Guarda dei pugili ostacolare una manifestazione di Forza Nuova a Torino

I militanti di estrema destra protestavano contro la "mafia nigeriana" e il "cannibalismo", ma ad attenderli hanno trovato solo manifestanti antifascisti e i pugili della Neruda Boxe.
Leonardo Bianchi
Rome, IT
pugili-torino-forza-nuova
Grab via Facebook.

A leggere certi giornali e certe trasmissioni televisive, l’Italia intera sarebbe diventato il parco giochi della mafia nigeriana. Ora, nessuno nega che il fenomeno esista: la Direzione investigativa antimafia ha più volte sottolineato la sua pericolosità, principalmente nel sud Italia, inquadrando però il tutto in una posizione di subalternità rispetto alle tradizionali mafie autoctone.

Tuttavia, ormai ogni singolo fatto criminale che coinvolge stranieri con la pelle nera è diventato automaticamente “mafia nigeriana”—con tutto il corredo morboso di esotismo, presunti riti tribali e fantasie su corpi mangiati. Questa retorica, ovviamente, è pompata al massimo dalle forze politiche di estrema destra per portare avanti discorsi anti-immigrazione.

Pubblicità

Due giorni fa, ad esempio, Forza Nuova ha organizzato un presidio su corso Principe Oddone a Torino per protestare contro la “mafia nigeriana” e—come recitava lo striscione—il “cannibalismo.” Secondo il coordinatore regionale Luigi Cortese “questa zona [ il rione Valdocco] è diventata un degrado in mano a extracomunitari che spacciano e fanno quello che vogliono. È la mafia nigeriana.”

Nonostante fossero state pomposamente ribattezzate “barricate popolari,” per strada di “popolo” ce n’era pochino.

Decisamente più partecipate, invece, sono state le contromanifestazioni.

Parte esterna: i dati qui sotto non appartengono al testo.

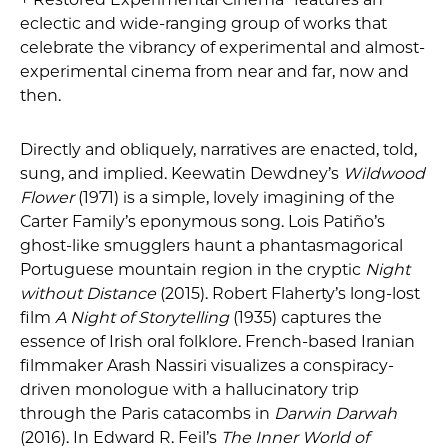
eclectic and wide-ranging group of works that
celebrate the vibrancy of experimental and almost-
experimental cinema from near and far, now and
then.
Directly and obliquely, narratives are enacted, told,
sung, and implied. Keewatin Dewdney’s
Wildwood
Flower
(1971) is a simple, lovely imagining of the
Carter Family’s eponymous song. Lois Patiño’s
ghost-like smugglers haunt a phantasmagorical
Portuguese mountain region in the cryptic
Night
without Distance
(2015). Robert Flaherty’s long-lost
film
A Night of Storytelling
(1935) captures the
essence of Irish oral folklore. French-based Iranian
filmmaker Arash Nassiri visualizes a conspiracy-
driven monologue with a hallucinatory trip
through the Paris catacombs in
Darwin Darwah
(2016). In Edward R. Feil’s
The Inner World of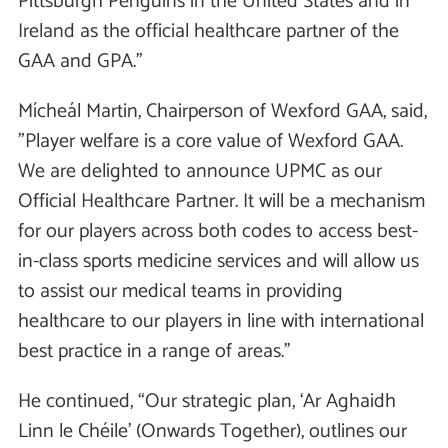
Pittsburgh Penguins in the United States and in
Ireland as the official healthcare partner of the
GAA and GPA.”
Mícheál Martin, Chairperson of Wexford GAA, said,
”Player welfare is a core value of Wexford GAA.
We are delighted to announce UPMC as our
Official Healthcare Partner. It will be a mechanism
for our players across both codes to access best-
in-class sports medicine services and will allow us
to assist our medical teams in providing
healthcare to our players in line with international
best practice in a range of areas.’’
He continued, “Our strategic plan, ‘Ar Aghaidh
Linn le Chéile’ (Onwards Together), outlines our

Secondo quanto riportato dalla pagina Facebook Le famiglie dello Spazio popolare Neruda, “in Valdocco il presidio dei fascisti è fallito miseramente circondato da 3 lati diversi e con la polizia a fargli da scorta, quartiere militarizzato e strade bloccate.”

A un certo punto, la palestra Neruda Boxe ha improvvisato un allenamento su corso Principe Oddone per contestare e disturbare il presidio di Forza Nuova. “Né spaccio né fascisti nei nostri quartieri,” si legge sulla pagina Facebook Antifaboxe Torino. “Diciamolo col nostro sport popolare!”

Al termine delle manifestazioni, le forze dell’ordine hanno identificato 62 contromanifestanti. Un’attivista dello Spazio Neruda ha poi spiegato a La Stampa che “per noi i problemi si risolvono garantendo una vita dignitosa. C’è un problema di spaccio, che non si risolve presentandosi una volta in quartiere, sembra un pretesto per mostrare odio. L’alternativa è la socialità e una collettività accessibile a tutto il quartiere.”